Here are a couple of mine so you can see how they came out.
http://i245.photobucket.com/albums/gg54/Just_Whisper/2009/halloween%20prop%20building%2009/2009%20Prop%20overview/anna2.jpg
http://i245.photobucket.com/albums/gg54/Just_Whisper/2009/halloween%20prop%20building%2009/2009%20Prop%20progress/Tombstones/katiedarling.jpg


----------



## jaege

I use a razor knife cutting at an angle, but it has to be a very new blade. The foam can wear a blade quickly. It helps to draw the letters onto the foam before cutting. I print the epitaph out on my computer in the size and font I want then use that to trace the letters onto the foam.


----------



## SpankyGrant

yup, dremel for me also. You can use the smaller "pen" attachment to allow more freehand work. As Dixie mentioned . once that dark paint goes in it hides any small mistakes you might have made.


----------



## Slanks

I use a combination of a small router bit on a Rotzip and a saw bit on a Dremel.


----------



## Just Whisper

jaege said:


> I use a razor knife cutting at an angle, but it has to be a very new blade. The foam can wear a blade quickly. * It helps to draw the letters onto the foam before cutting. I print the epitaph out on my computer in the size and font I want then use that to trace the letters onto the foam.*


Good suggestion. This helps me a lot. I also print mine out on the computer, then use pins or masking tape to hold it in place while I trace the letters out with a very fine tip dremel.


----------



## halstaff

Here's what I use, a cordless Dremel with the router attachment and the smallest router bit they have. I also design my tombstone on the computer, print it out and tape it to the tombstone. Then just cut through it and your done!


----------



## RoxyBlue

We've used an Xacto knife, woodburner, and Dremel tools to cut tombstone lettering and, from a normal viewing distance, you really can't tell much difference. As Dixie said, once you have dark paint in the letters, any imperfections fade.


----------



## Uruk-Hai

I use a woodburner tool to melt into the foam to create the design. Just be careful not to breathe the fumes as they are extremely toxic. I like the rough and weathered look I get with the woodburner. Here's an example...


----------



## DarkLore

Using an exacto knife is long tough work. I use a off-brand dremel tool with a router attachment such as the one halstaff posted. For roman (serif) letters I'd use a bit that is shaped like a pencil (sharp cone tip). For arial (sans serif) lettering, I use a small cylindrical bit. Using the router attachment lets you carve out large smooth areas for reverse lettering.


----------



## SKAustin

I think the bottom line here is that there are several good ways to carve the stone. Each way has it's benefits, it's drawbacks, and each also has a unique look to it.

Wood burners, Soldering irons and other hot tipped tools are really good for creating a nice worn look, and work well for those chunky Fonts that are popular on Prop Tombstones. The drawbacks to that method are that bigger mistakes are not so easily corrected, and the Fumes, which really shouldnt be inhaled. This method should really be done in the outdoors, or a very well ventilated room.

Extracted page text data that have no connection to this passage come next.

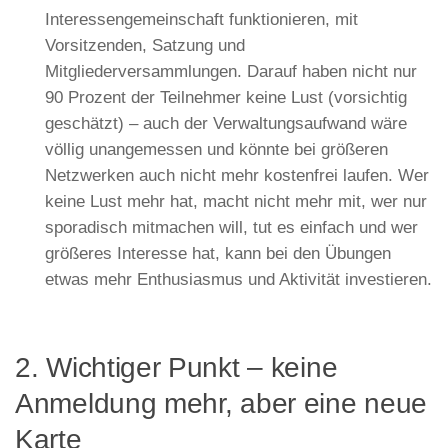
Interessengemeinschaft funktionieren, mit
Vorsitzenden, Satzung und
Mitgliederversammlungen. Darauf haben nicht nur
90 Prozent der Teilnehmer keine Lust (vorsichtig
geschätzt) – auch der Verwaltungsaufwand wäre
völlig unangemessen und könnte bei größeren
Netzwerken auch nicht mehr kostenfrei laufen. Wer
keine Lust mehr hat, macht nicht mehr mit, wer nur
sporadisch mitmachen will, tut es einfach und wer
größeres Interesse hat, kann bei den Übungen
etwas mehr Enthusiasmus und Aktivität investieren.
2. Wichtiger Punkt – keine
Anmeldung mehr, aber eine neue
Karte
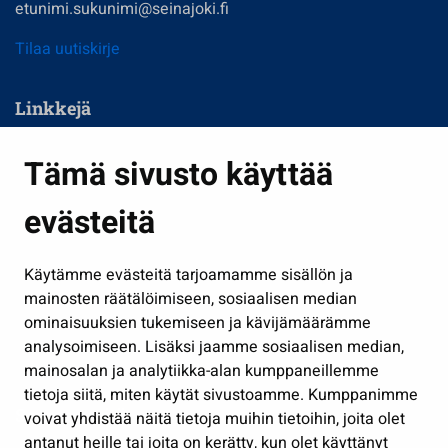
etunimi.sukunimi@seinajoki.fi
Tilaa uutiskirje
Linkkejä
Asuminen ja ympäristö
Tämä sivusto käyttää
Kasvatus ja opetus
evästeitä
Kulttuuri ja liikunta
Hallinto
Käytämme evästeitä tarjoamamme sisällön ja
Työ ja yrittäminen
mainosten räätälöimiseen, sosiaalisen median
Osallistu ja asioi
ominaisuuksien tukemiseen ja kävijämäärämme
analysoimiseen. Lisäksi jaamme sosiaalisen median,
Näytä omat evästeasetukseni
mainosalan ja analytiikka-alan kumppaneillemme
tietoja siitä, miten käytät sivustoamme. Kumppanimme
Seuraa meitä
voivat yhdistää näitä tietoja muihin tietoihin, joita olet
antanut heille tai joita on kerätty, kun olet käyttänyt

Dremmel and other rotary tools are great for quick work and sharp lettering, but they do make one hell of a mess. The static properties of foam "sawdust" is uncanny. Inside or out, expect to spend a fair amount of time with a whisk broom and a shop vac. Without the Cutting Guide attachment (shown in halstaff's post) or the Plunge Router attachment, this tool can be very difficult to use with good results.

The Xacto knife is my method of choice. It is a good choice for clean, sharp fonts, and is probably the best method for detailed Calligraphic fonts which require cuts of consistantly varying depths. There are no fumes, and the mess is minimal, but as noted previously, it is a time consuming process. A lengthy epitath may take several hours to carve.

You should give each method a try and see which works best for you, and for your needs.

Here is a look at two that were carved entirely with the Xacto


----------



## Erebus

This is the bit I use to carve out most of my stuff. I will go to smaller bits for more detailed stuff but I pretty much stick with any of these high speed cutters. All of my tombstones are made from the white beady foam and it leaves a nice clean line.

115 High Speed Cutter

High Speed Cutters


----------



## haunted canuck

you dont have to trace it if your using a dremel, you can purchase a spray adhesive from elmersat Micheals that you can spray the back of the paper and a light coat on the styro itself, then place your paper onto the styro and dremel away, dont use a heavy coat of the adhesive and you can peel the paper off if it has too much adhesive use varsol on the paper and it will release the glue dont worry varsol will not eat the styro.. only varsol


----------



## DeadRN

Mr_Chicken said:


> I do it with a hot glue gun
> http://chickenhaunt.blogspot.com/2008/10/2008-countdown-4.html


So in your instructions, you cut the letters out first and THEN go over them with the glue gun? Or did you mean that you used your cutting tool to cut out the shape of the tombstone?


----------



## DeadRN

Wow, it seems like most everyone uses a dremel tool. Thanks for all the advise! I'm excited to get started!


----------



## DeadRN

So what type/brand of dremel tool should I get? (Female here, don't know about tools!!)


----------



## Mr_Chicken

DeadRN said:


> So in your instructions, you cut the letters out first and THEN go over them with the glue gun? Or did you mean that you used your cutting tool to cut out the shape of the tombstone?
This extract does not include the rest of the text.